02 Kasım 2018 23:22

Emperyalist güçler arasında gerginlik artıyor

Avrupa’nın gündeminde bu hafta Suriye zirvesi, NATO tatbikatı ve bütçe tartışmaları vardı.

Kolaj: Evrensel

Paylaş

İstanbul’da Suriye’nin geleceğini görüşmek üzere düzenlenen zirvede Türkiye, Rusya, Fransa ve Almanya devlet ve hükümet başkanları bir araya geldi. Buluşma sonrası liderler ortak bir basın toplantısı düzenledi. Zirveyle ilgili bir sonuç bildirisi de yayımlandı. Alman medyası, zirvenin ABD katılmadan yapılmasını ve sonuç bildirgesinde Suriye’nin bağımsızlık ve toprak bütünlüğünün öne çıkarılmasını Almanya’nın Ortadoğu’da da öne çıkma girişimi ve müttefiki Fransa’ya rağmen ABD’ye bir kafa tutuş olarak değerlendirdi.

Diğer yandan ABD’nin basını çektiği emperyalist askeri birlik olan NATO, Rusya ve müttefiki Çin’e karşı Soğuk Savaşın bitmesinden bu yana en büyük askeri tatbikatı Avrupa’nın kuzeyinde, 25 Ekim ile 7 Kasım arasında Norveç’in kuzeyinde Rusya’nın sınırında gerçekleştiriyor. 29 üye ülkenin yanı sıra bu tatbikata Rusya’nın komşu ülkeleri İsveç ve Finlandiya’da katılıyor.

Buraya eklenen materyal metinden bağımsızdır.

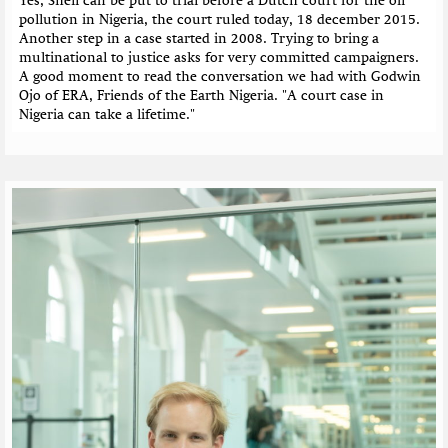
e
Yes, Shell can be put to trial before a Dutch court for the oil
pollution in Nigeria, the court ruled today, 18 december 2015.
n
Another step in a case started in 2008. Trying to bring a
multinational to justice asks for very committed campaigners.
A good moment to read the conversation we had with Godwin
Ojo of ERA, Friends of the Earth Nigeria. "A court case in
Nigeria can take a lifetime."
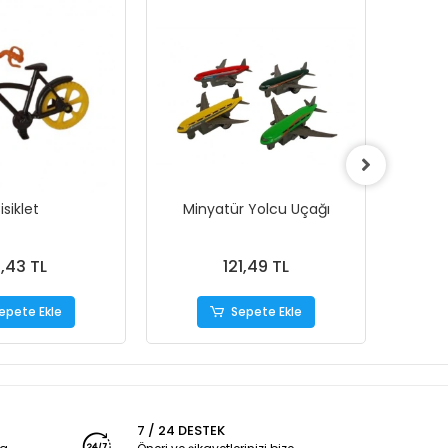
isiklet
Minyatür Yolcu Uçağı
Mini 
1,43 TL
121,49 TL
epete Ekle
Sepete Ekle
7 / 24 DESTEK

İngiltere’de ise, bu hafta, Maliye Bakanı Philip Hammond bütçe açıklama konuşması sırasında kemer sıkma siyasetinin sonuna gelindiğini iddia etti. Yıllarca kesintilere maruz kalan ve askeri bütçe ile ayakta kalmaya çalışan kurumlara, kemer sıkma siyasetin sonuna geldiğini söylemek ne gerçekliği yansıtıyor ne de kurumların en temel bütçe ihtiyaçları karşılanacak. The Morning Star gazetesi, Phillip Hammond’un açıkladığı bütçeyi ve Brexit konusundaki tutumunu eleştiriyor.


İSTANBUL ZİRVESİ

German Foreign Policy

Federal Alman hükümeti geçen hafta İstanbul’da yapılan Suriye Zirvesini, Yakındoğu ve Ortadoğu’da ABD’den farklı ve ona karşı olan politikasını sergilemek için kullandı.

İstanbul’daki zirve, Almanya açısından çifte anlamda ilk olma özelliği taşıyor. Birinci olarak Almanya, ilk kez Suriye savaşı başlayalı beri savaşın sona erdirilmesinde çok önemli bir pozisyonla masaya oturmuş oldu. Daha önceleri, 2012 yılında, ABD ve İngiltere ile birlikte, bazı Suriyeli muhalifleri de içine alan görüşmelerde yer almış, Esad’ın devrilmesi için çaba harcanması kararlaştırılmıştı. Bunun dışında Suriye Dostları adı altında bir inisiyatifle, Esad sonrası Suriye’nin biçimlendirilmesi çabaları başlatılmıştı. Her iki girişim de başarısızlıkla sonuçlandı. Şimdilerde Suriye’nin geleceğiyle ilgili en gerçekçi grubun Astana formatında, hiçbir Batılı katılım olmaksızın İran-Rusya-Türkiye arasında gerçekleştirildiği ortaya çıktı. Bu grubun en büyük sorunu, Suriye’nin yeniden inşası için gereken para. Bu nedenle de Rusya, bazı batılı ülkelerin devreye sokulması için girişim başlattı. İlk adım olarak da İstanbul’da Almanya ve Fransa ile bir araya gelindi.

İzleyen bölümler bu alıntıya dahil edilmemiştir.